Justru Istilah New Normal Bikin Orang Lalai

Terminologi atau istilah new normal banyak variasi. Banyak perbedaan istilah baik antara pemerintah pusat maupun daerah. Padahal termonologi new normal ini membuat masyarakat lalai. Apalagi memang belum ada payung hukumnya.


Demikian disampaikan Direktur Eksekutif Indo Barometer, M. Qodari saat menjadi pembicara diskusi virtual Smart FM bertajuk "Jelang Usai PSBB Transisi", Sabtu (4/7/2020).

Pembicara lain, Wakil Gubernur DKI Jakarta, Ahmad Riza Patria; Wakil Ketua Ombudsman, Lely Pelitasari Soebekty; dan pakar epidemilogi UI Pandu Riono.
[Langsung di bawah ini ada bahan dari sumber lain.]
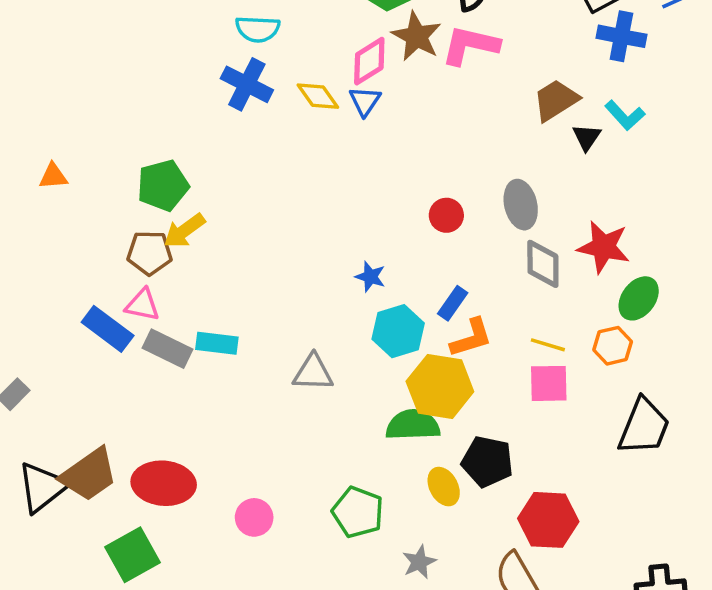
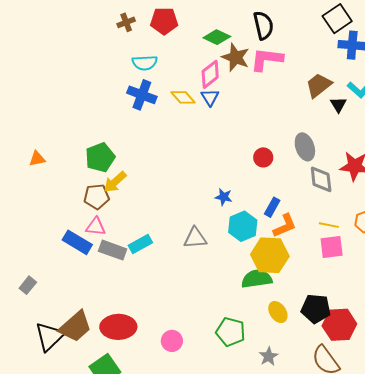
cyan rectangle: (217, 343) -> (140, 244), turned -30
gray triangle: (313, 373) -> (195, 238), moved
black pentagon: (487, 462) -> (316, 309), moved

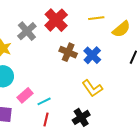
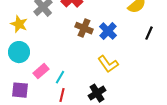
cyan line: (44, 101) -> (60, 77), turned -32

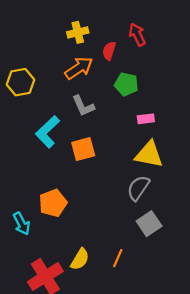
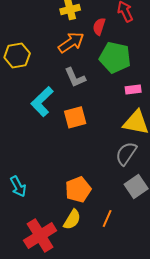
green pentagon: (126, 84) -> (115, 57), size x1.4
orange pentagon: (53, 203) -> (78, 189), moved

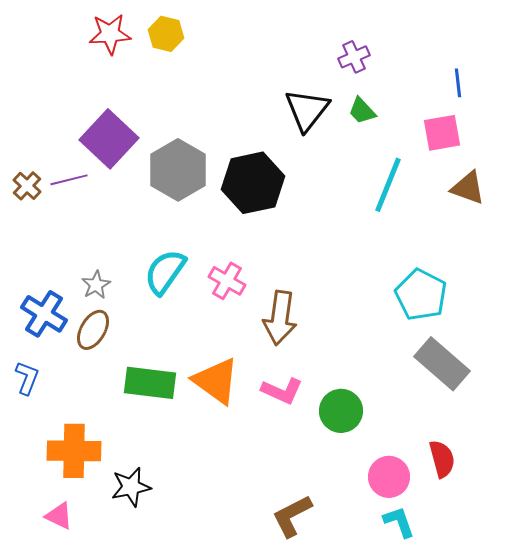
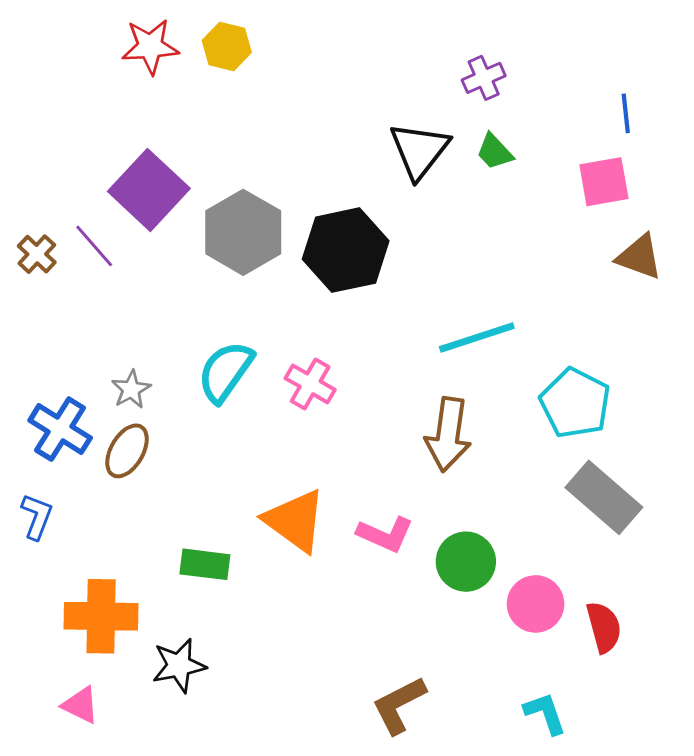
purple line: (69, 180) -> (94, 246), turned 63
cyan line: (388, 185) -> (477, 337), moved, turned 50
brown arrow: (280, 318) -> (448, 435), moved
green rectangle: (150, 383) -> (205, 564), moved, size x0.7
pink circle: (389, 477) -> (536, 604), moved

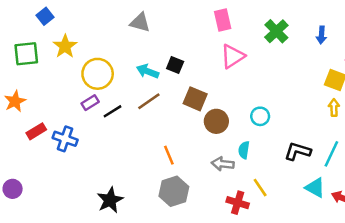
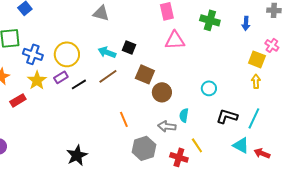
green cross: (276, 31) -> (210, 20), turned -30
yellow star: (65, 46) -> (37, 80), moved
pink triangle: (233, 56) -> (175, 40), turned 30
cyan circle: (260, 116) -> (209, 88), moved
blue cross: (65, 139) -> (33, 54), moved
gray hexagon: (174, 191) -> (144, 148), moved

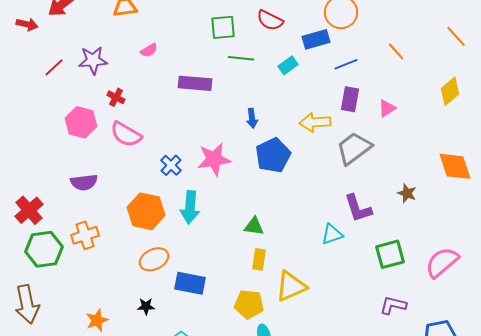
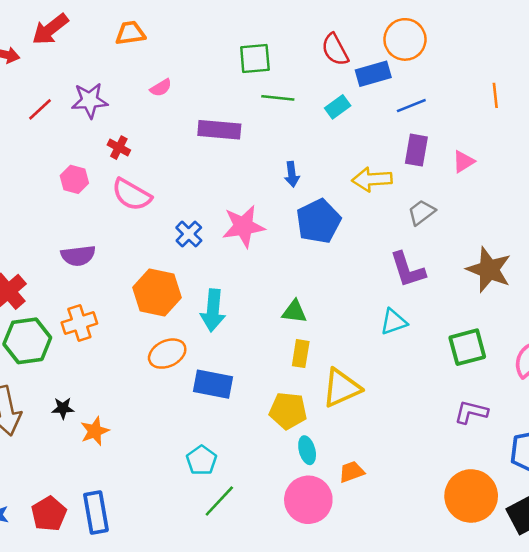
red semicircle: (270, 20) -> (335, 50), moved, turned 36
orange line: (396, 51) -> (495, 95), moved, turned 36
pink hexagon: (81, 122) -> (74, 179), size x0.7
gray trapezoid: (354, 148) -> (422, 212), size x0.6
brown star: (407, 193) -> (489, 270), size x1.8
cyan arrow: (190, 207) -> (213, 310), moved
purple L-shape: (358, 208) -> (408, 270), moved
black star: (146, 306) -> (63, 408), moved

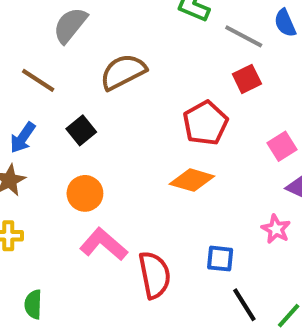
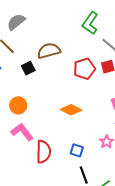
gray semicircle: (70, 25) -> (16, 22), moved
red pentagon: (205, 123) -> (84, 69), moved
black square: (81, 130) -> (28, 68), moved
Qadari mengatakan, untuk menggambarkan fase hidup baru di tengah pandemik Covid-19 yang saat ini akrab dengan terminologi new normal, justri dinilai membuat masyarakat lalai.

"Saya pribadi dari awal sudah menggunakan terminologi tatanan hidup dengan Covid-19 disingkat THC. Saya bersikukuh nama Covid-19-nya tetap digunakan dalam istilah supaya orang punya kesadaran penuh bahwa kita ini masih hidup dengan Covid-19. Istilah new normal itu problematik karena bikin orang lalai," urai Qadari.

Terminologi new normal, tambah dia juga menyesatkan lantaran membuat masyarakat tidak sadar akan bahayanya virus yang hingga saat ini belum ditemukan vaksinya itu. Dengan adanya termonologi Covid-19, Qadari yakin masyarakat bakal sadar dan lebih disiplin.

"Jadi kalau Covid-19 ada di kepala mereka maka perilaku mereka akan lebih terjaga," ucap dia.

Masalah lainya, hingga saat ini new normal atau adaptasi kehidupan baru dan sejenisnya itu belum ada undang-undang yang menjadi payung hukum. Qadari mengungkap, sepengamatanya, payung hukum yang dijadikan rujukan hanyalah UU Karantina Kesehatan dan keputusan-keputusan yang berserak dari Gugus Tugas Percepatan Penanganan Covid-19 dan Kementerian Kesehatan.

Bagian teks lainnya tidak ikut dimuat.